Folha - Lula representa o risco maior?
Senna
- O mercado entende dessa maneira. Mas é preciso notar que, na verdade, há uma grande incógnita a respeito do que seria a política econômica de Lula, caso eleito. Em qualquer campanha, é sempre muito difícil distinguir propostas de política voltadas exclusivamente para ganhar votos de idéias que efetivamente imagina-se possam ser colocadas em prática. No caso de Lula, trata-se de uma longa campanha para ganhar a Presidência, que já dura mais de uma década, período ao longo do qual acumularam-se muitos compromissos. Apesar disso tudo, parece predominar uma boa noção das limitações práticas que sempre se apresentam à ação dos governantes. Embora legítimas em termos de aspiração, muitas coisas simplesmente não podem ser feitas, ou só podem ser implementadas aos poucos, com muita paciência. Além disso, pesam sobre o PT muitos rótulos assustadores. Em parte por isso, acredito que Lula adotará, se eleito, um tom bastante conciliador. Os anúncios sobre a política econômica a ser posta em prática em 2003 tenderão a ser sensatos, caracterizando o que poderia ser chamada de uma estratégia "market friendly" ["convivência amigável"".

Folha - Se é assim, por que o mercado continua nervoso, e reage negativamente toda vez que Lula sobe nas pesquisas, principalmente diante da possibilidade de uma vitória no primeiro turno?
Senna
- Porque não é possível ter certeza de que a concepção de política pró-mercado dos vencedores da eleição coincida com a concepção sobre o assunto dos agentes econômicos de modo geral, em especial dos que têm maior poder para influenciar os mercados.

Folha - Qual o papel do Banco Central em momentos como este?
Senna
- Não há muito o que inventar, a este respeito. Mas algumas coisas parecem básicas.
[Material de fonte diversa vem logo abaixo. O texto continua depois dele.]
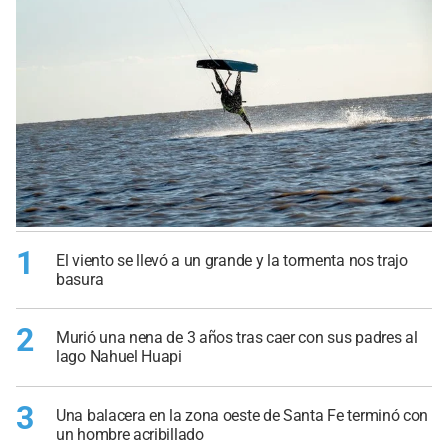
1
El viento se llevó a un grande y la tormenta nos trajo
basura
2
Murió una nena de 3 años tras caer con sus padres al
lago Nahuel Huapi
3
Una balacera en la zona oeste de Santa Fe terminó con
un hombre acribillado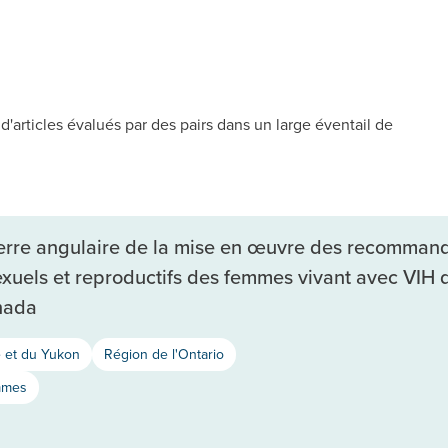
d'articles évalués par des pairs dans un large éventail de
ierre angulaire de la mise en œuvre des recommanda
 sexuels et reproductifs des femmes vivant avec VIH 
anada
e et du Yukon
Région de l'Ontario
mmes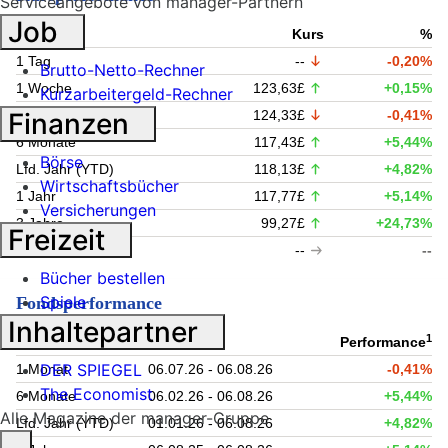
Serviceangebote von manager-Partnern
Job
Zeitraum
Kurs
%
1 Tag
--
-0,20%
Brutto-Netto-Rechner
1 Woche
123,63£
+0,15%
Kurzarbeitergeld-Rechner
1 Monat
124,33£
-0,41%
Finanzen
6 Monate
117,43£
+5,44%
Börse
Lfd. Jahr (YTD)
118,13£
+4,82%
Wirtschaftsbücher
1 Jahr
117,77£
+5,14%
Versicherungen
3 Jahre
99,27£
+24,73%
Freizeit
5 Jahre
--
--
Bücher bestellen
Spiele
Fondsperformance
Inhaltepartner
1
Zeitraum
Performance
DER SPIEGEL
1 Monat
06.07.26 - 06.08.26
-0,41%
The Economist
6 Monate
06.02.26 - 06.08.26
+5,44%
Alle Magazine der manager-Gruppe
Lfd. Jahr (YTD)
01.01.26 - 06.08.26
+4,82%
Primeiro, é preciso evitar pôr lenha na fogueira das preocupações, o que certamente aconteceria caso houvesse aumento de taxa de juro. Está correta a atitude do BC no sentido de manter estável a taxa Selic, de dedo no gatilho para reduzir o juro, na primeira oportunidade. Segundo, é fundamental tranquilizar os detentores de papéis públicos, dando liquidez aos títulos e procurando reduzir o prazo médio da dívida pública, na medida do necessário.
Terceiro, como vem fazendo o BC, procurar chamar a atenção para os grandes avanços institucionais ocorridos na economia brasileira, em tempos recentes: Lei de Responsabilidade Fiscal, câmbio flutuante, metas de inflação, etc.
Quarto, trabalhar arduamente no sentido do restabelecimento do crédito externo, sendo igualmente correta a busca de apoio das organizações internacionais, em especial do FMI. Quinto, intervir no mercado de câmbio apenas para corrigir as eventuais deficiências de recursos externos, sem a preocupação de manter fixa a taxa de câmbio. Em suma, em termos gerais, agir como tem feito recentemente o Banco Central do Brasil.
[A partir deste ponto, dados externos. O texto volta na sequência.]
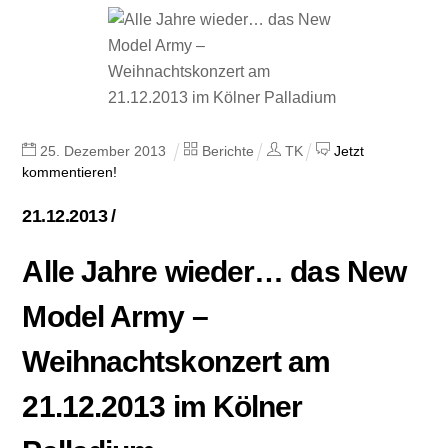
25
.
Dezember
2013
Berichte
TK
Jetzt
kommentieren!
21.12.2013 /
Alle Jahre wieder… das New
Model Army –
Weihnachtskonzert am
21.12.2013 im Kölner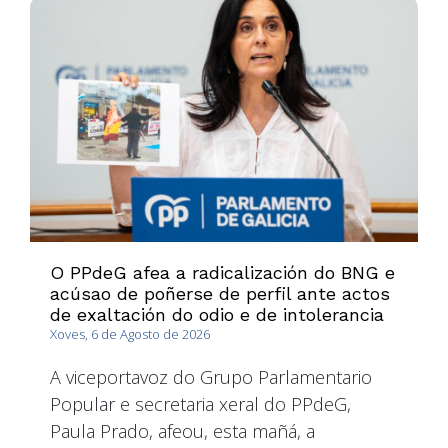
O PPdeG afea a radicalización do BNG e
acúsao de poñerse de perfil ante actos
de exaltación do odio e de intolerancia
Xoves, 6 de Agosto de 2026
A viceportavoz do Grupo Parlamentario
Popular e secretaria xeral do PPdeG,
Paula Prado, afeou, esta mañá, a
Folha - Como garantir a retomada do crescimento?
Senna
- Essa é a grande questão. O Brasil experimenta duas décadas de crescimento econômico bastante modesto. Em larga medida, o crédito externo, que o programa com o FMI procura estimular, tornou-se mais escasso exatamente por essa razão.
Nos últimos oito anos, apesar do fantástico resultado no terreno da inflação, não foi possível obter taxas expressivas de crescimento, sendo que apenas parte disso pode ser atribuída ao custo "normal" do combate à inflação. A média anual de crescimento do PIB foi de 2,4% ao ano. Com a questão eleitoral, vieram as dúvidas sobre a capacidade dos próximos governantes de promover a retomada do crescimento, devendo-se lembrar que qualquer economia, para crescer, requer condições econômicas e políticas saudáveis, arcabouço institucional propício aos negócios etc.
Sem crescimento, fica bem mais difícil, independentemente do país, obter crédito. É o que acontece também com as empresas. Ninguém empresta recurso para quem não cresce ou o faz em ritmo lento.
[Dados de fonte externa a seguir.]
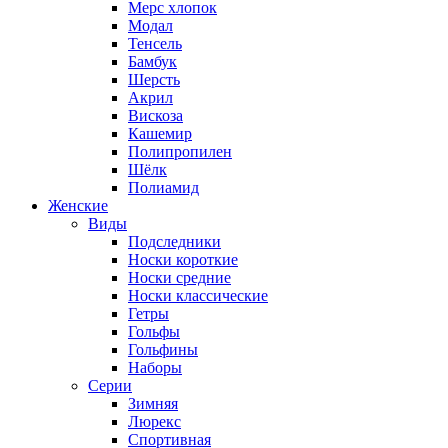
Мерс хлопок
Модал
Тенсель
Бамбук
Шерсть
Акрил
Вискоза
Кашемир
Полипропилен
Шёлк
Полиамид
Женские
Виды
Подследники
Носки короткие
Носки средние
Носки классические
Гетры
Гольфы
Гольфины
Наборы
Серии
Зимняя
Люрекс
Спортивная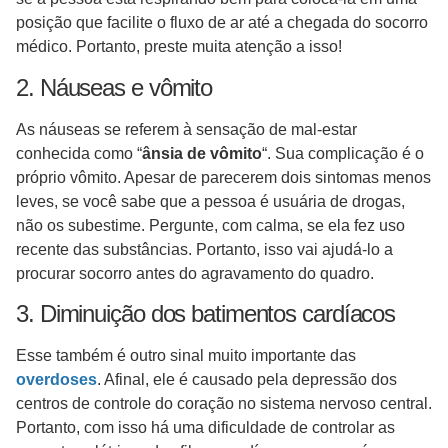
posição que facilite o fluxo de ar até a chegada do socorro
médico. Portanto, preste muita atenção a isso!
2. Náuseas e vômito
As náuseas se referem à sensação de mal-estar
conhecida como “
ânsia de vômito
“. Sua complicação é o
próprio vômito. Apesar de parecerem dois sintomas menos
leves, se você sabe que a pessoa é usuária de drogas,
não os subestime. Pergunte, com calma, se ela fez uso
recente das substâncias. Portanto, isso vai ajudá-lo a
procurar socorro antes do agravamento do quadro.
3. Diminuição dos batimentos cardíacos
Esse também é outro sinal muito importante das
overdoses
. Afinal, ele é causado pela depressão dos
centros de controle do coração no sistema nervoso central.
Portanto, com isso há uma dificuldade de controlar as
Folha - De que fatores depende essa retomada do crescimento?
Senna
- Em primeiríssimo lugar, do restabelecimento da confiança, hoje abalada por uma série de razões e agravada pelo mau humor predominante no mundo desenvolvido. Para que a confiança se restabeleça, o principal são o anúncio e a colocação em prática de políticas econômicas saudáveis, por parte dos governantes que serão eleitos em outubro. Se isso de fato acontecer, as expectativas se reverterão, o câmbio se apreciará, seguindo o ritmo da redução dos prêmios de risco do país, e as taxas de juros recuarão, viabilizando-se a redução da própria taxa Selic [que hoje está em 18% ao ano". Isso daria um grande alívio e principalmente tempo ao novo presidente para implementar sua política num ambiente bem mais favorável.
Mas não faz sentido alimentar ilusões. A tarefa do próximo governante será necessariamente árdua.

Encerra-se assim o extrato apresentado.